*Exercise aim:* Would you work out how many of the lines below hold "мелиссы" and reply with nothing but the number?

+---+

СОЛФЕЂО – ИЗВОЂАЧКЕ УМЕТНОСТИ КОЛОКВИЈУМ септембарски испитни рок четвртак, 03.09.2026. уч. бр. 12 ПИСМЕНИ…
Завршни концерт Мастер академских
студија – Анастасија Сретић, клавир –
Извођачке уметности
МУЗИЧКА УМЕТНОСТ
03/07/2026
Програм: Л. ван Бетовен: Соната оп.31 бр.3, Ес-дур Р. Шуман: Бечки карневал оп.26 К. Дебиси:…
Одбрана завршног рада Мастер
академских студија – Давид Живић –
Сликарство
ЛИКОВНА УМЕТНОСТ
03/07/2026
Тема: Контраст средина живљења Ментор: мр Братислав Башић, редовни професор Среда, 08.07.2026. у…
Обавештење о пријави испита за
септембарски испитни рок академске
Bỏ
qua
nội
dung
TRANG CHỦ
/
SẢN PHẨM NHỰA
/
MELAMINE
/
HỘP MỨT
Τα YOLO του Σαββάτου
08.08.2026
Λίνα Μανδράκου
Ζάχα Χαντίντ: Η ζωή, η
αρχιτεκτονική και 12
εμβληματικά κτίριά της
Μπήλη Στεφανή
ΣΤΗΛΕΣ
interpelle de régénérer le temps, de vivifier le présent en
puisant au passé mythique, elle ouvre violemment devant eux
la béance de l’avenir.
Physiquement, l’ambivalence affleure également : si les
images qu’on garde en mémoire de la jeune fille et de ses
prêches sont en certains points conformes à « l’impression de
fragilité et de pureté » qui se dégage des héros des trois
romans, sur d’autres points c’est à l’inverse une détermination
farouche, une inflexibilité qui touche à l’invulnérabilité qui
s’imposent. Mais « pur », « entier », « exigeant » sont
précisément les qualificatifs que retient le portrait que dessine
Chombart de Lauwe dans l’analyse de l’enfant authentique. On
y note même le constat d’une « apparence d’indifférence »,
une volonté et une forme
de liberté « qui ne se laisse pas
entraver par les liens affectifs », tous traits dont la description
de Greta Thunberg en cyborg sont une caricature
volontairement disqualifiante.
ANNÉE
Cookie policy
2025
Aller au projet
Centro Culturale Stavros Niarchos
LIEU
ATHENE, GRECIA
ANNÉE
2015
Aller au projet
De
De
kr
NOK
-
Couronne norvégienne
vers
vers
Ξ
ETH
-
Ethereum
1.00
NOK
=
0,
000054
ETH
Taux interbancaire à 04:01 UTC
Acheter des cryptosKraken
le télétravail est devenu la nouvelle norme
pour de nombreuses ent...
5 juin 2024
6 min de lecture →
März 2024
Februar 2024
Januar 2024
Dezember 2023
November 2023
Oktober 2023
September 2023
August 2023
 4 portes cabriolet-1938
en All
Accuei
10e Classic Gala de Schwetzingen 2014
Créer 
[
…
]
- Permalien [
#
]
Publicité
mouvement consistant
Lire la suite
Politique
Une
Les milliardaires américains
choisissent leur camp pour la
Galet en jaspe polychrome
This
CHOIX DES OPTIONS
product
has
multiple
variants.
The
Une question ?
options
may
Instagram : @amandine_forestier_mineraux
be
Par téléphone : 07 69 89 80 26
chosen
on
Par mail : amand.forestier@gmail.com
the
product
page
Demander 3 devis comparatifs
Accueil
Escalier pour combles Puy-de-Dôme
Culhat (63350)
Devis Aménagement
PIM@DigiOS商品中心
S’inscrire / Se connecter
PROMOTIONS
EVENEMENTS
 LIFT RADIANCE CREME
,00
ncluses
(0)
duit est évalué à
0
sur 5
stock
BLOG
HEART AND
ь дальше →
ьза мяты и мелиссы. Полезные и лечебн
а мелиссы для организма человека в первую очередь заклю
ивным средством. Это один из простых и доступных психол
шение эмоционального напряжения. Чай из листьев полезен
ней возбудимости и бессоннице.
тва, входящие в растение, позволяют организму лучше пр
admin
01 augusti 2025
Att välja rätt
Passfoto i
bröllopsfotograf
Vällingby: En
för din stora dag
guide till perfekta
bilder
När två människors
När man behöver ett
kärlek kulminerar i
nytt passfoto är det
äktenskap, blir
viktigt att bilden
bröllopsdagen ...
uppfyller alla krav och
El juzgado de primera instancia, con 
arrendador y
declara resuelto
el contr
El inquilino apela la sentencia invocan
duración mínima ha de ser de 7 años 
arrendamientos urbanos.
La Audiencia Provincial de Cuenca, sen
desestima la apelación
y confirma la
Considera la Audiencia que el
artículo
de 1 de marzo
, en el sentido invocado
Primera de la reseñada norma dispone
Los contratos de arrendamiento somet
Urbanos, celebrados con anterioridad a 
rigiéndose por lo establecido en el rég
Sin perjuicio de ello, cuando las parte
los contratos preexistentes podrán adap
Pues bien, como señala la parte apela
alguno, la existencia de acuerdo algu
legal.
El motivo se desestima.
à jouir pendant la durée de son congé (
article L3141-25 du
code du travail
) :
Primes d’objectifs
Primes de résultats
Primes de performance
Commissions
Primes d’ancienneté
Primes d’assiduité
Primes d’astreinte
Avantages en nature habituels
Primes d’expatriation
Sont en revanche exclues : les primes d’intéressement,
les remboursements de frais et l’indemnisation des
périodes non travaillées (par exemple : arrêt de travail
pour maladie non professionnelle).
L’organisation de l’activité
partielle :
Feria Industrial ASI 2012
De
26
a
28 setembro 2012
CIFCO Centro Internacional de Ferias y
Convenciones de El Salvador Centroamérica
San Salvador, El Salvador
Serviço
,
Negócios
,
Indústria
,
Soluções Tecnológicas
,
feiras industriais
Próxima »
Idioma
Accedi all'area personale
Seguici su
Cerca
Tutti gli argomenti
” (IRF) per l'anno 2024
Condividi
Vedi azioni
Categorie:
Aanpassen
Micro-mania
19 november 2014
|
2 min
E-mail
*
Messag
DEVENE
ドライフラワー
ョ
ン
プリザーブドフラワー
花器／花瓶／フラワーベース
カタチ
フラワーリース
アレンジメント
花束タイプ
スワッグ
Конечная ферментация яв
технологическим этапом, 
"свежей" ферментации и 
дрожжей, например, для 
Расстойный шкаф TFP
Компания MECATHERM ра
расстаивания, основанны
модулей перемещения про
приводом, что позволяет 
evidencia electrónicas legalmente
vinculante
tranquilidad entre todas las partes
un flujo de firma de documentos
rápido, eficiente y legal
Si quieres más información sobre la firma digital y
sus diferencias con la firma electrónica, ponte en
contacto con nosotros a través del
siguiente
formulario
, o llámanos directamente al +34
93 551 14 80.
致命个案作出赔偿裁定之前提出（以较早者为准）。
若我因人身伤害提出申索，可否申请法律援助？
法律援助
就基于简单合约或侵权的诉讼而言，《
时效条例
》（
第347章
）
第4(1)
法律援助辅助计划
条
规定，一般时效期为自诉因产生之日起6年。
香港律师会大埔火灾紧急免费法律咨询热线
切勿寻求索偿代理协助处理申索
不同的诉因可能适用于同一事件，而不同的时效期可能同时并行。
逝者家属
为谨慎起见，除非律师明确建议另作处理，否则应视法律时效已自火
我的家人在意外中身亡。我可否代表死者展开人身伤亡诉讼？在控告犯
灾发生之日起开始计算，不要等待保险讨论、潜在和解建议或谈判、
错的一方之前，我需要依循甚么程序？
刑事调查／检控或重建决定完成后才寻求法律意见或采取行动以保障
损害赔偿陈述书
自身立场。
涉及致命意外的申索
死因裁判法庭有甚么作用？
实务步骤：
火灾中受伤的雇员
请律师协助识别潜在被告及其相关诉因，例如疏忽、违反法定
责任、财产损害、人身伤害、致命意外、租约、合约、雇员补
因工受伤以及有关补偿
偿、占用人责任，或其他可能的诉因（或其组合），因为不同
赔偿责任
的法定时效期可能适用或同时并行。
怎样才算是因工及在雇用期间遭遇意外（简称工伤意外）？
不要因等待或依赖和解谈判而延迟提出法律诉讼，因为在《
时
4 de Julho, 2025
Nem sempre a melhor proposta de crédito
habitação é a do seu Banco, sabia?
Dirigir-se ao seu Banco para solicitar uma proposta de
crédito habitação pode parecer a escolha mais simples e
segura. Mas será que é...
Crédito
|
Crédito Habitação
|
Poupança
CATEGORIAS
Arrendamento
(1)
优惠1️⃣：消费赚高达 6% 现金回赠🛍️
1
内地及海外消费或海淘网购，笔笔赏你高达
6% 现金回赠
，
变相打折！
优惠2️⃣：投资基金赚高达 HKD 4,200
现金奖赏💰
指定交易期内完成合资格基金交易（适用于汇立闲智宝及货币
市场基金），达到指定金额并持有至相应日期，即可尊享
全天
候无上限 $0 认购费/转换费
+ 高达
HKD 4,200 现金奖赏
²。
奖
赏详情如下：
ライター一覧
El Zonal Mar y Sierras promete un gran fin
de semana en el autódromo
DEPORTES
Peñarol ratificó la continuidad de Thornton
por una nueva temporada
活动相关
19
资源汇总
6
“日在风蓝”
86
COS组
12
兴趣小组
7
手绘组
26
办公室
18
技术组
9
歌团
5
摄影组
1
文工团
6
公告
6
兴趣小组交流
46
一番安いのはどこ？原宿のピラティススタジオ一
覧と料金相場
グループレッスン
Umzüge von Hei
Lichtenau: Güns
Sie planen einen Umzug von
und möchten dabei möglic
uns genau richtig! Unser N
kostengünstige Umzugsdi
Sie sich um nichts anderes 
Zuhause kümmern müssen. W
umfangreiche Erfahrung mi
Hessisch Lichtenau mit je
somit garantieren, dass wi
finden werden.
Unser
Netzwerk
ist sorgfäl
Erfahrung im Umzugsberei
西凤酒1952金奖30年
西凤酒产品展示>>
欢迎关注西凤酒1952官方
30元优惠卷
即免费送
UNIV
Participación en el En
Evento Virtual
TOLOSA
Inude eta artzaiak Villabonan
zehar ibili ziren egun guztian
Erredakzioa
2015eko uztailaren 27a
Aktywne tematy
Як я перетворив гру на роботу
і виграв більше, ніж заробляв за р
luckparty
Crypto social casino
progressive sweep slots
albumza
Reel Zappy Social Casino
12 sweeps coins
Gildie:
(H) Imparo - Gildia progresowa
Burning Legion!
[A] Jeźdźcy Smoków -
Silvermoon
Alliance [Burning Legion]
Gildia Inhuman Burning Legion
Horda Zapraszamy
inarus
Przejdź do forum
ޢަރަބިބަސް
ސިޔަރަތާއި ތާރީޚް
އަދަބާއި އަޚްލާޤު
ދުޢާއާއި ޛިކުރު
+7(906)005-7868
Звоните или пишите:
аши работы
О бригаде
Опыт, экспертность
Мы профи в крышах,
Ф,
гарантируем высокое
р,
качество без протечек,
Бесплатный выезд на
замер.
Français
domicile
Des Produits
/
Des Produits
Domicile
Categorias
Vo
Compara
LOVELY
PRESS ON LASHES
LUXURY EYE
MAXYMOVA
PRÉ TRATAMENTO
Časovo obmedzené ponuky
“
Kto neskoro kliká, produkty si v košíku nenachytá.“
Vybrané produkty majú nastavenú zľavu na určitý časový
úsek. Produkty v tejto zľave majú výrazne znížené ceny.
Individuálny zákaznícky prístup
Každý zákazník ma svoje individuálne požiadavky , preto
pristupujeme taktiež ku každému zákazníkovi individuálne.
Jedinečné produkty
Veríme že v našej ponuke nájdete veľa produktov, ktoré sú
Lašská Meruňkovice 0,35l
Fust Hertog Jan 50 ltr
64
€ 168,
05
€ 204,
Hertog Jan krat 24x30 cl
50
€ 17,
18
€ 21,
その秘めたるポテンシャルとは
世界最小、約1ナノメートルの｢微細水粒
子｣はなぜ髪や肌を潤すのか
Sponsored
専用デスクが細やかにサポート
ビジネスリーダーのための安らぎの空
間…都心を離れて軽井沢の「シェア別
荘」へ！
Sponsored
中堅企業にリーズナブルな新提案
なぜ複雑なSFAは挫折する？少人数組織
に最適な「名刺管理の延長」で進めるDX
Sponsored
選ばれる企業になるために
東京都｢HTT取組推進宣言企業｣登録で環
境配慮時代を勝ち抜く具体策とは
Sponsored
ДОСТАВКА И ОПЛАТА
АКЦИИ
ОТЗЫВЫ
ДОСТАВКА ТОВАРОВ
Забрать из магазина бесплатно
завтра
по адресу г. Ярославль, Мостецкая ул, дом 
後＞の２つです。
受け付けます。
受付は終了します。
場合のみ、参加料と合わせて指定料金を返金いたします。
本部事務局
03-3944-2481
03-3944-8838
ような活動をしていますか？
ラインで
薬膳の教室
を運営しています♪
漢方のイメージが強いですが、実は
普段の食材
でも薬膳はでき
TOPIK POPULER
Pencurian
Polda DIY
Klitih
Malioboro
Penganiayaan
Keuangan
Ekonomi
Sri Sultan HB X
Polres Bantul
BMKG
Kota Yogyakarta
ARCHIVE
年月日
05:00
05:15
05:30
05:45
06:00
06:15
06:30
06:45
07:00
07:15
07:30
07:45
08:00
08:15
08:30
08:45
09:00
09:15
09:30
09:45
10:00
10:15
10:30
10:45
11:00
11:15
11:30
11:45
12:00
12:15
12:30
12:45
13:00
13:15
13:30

+---+

*Task answer:* 2